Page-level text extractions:

○ ○ ○ ○ ○ ○ ○

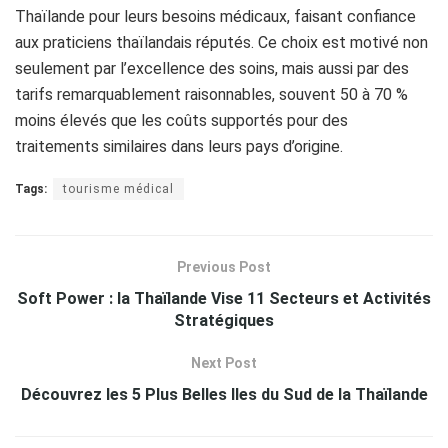
Thaïlande pour leurs besoins médicaux, faisant confiance
aux praticiens thaïlandais réputés. Ce choix est motivé non
seulement par l’excellence des soins, mais aussi par des
tarifs remarquablement raisonnables, souvent 50 à 70 %
moins élevés que les coûts supportés pour des
traitements similaires dans leurs pays d’origine.
Tags:
tourisme médical
Previous Post
Soft Power : la Thaïlande Vise 11 Secteurs et Activités
Stratégiques
Next Post
Découvrez les 5 Plus Belles Iles du Sud de la Thaïlande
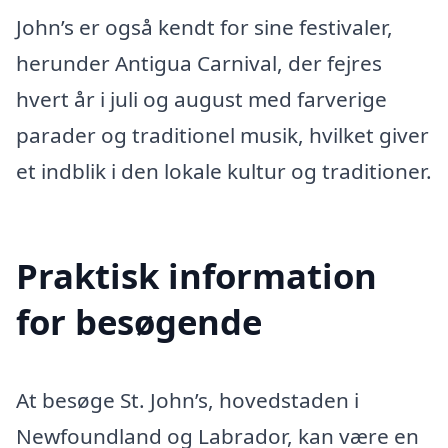
John’s er også kendt for sine festivaler,
herunder Antigua Carnival, der fejres
hvert år i juli og august med farverige
parader og traditionel musik, hvilket giver
et indblik i den lokale kultur og traditioner.
Praktisk information
for besøgende
At besøge St. John’s, hovedstaden i
Newfoundland og Labrador, kan være en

○ ○ ○ ○ ○ ○ ○

Exercise directions. Retype the entries above exactly, starting at their first line and ending with the line that holds "tourisme médical"; pictures stay out.

Solution for this task.
Thaïlande pour leurs besoins médicaux, faisant confiance
aux praticiens thaïlandais réputés. Ce choix est motivé non
seulement par l’excellence des soins, mais aussi par des
tarifs remarquablement raisonnables, souvent 50 à 70 %
moins élevés que les coûts supportés pour des
traitements similaires dans leurs pays d’origine.
Tags:
tourisme médical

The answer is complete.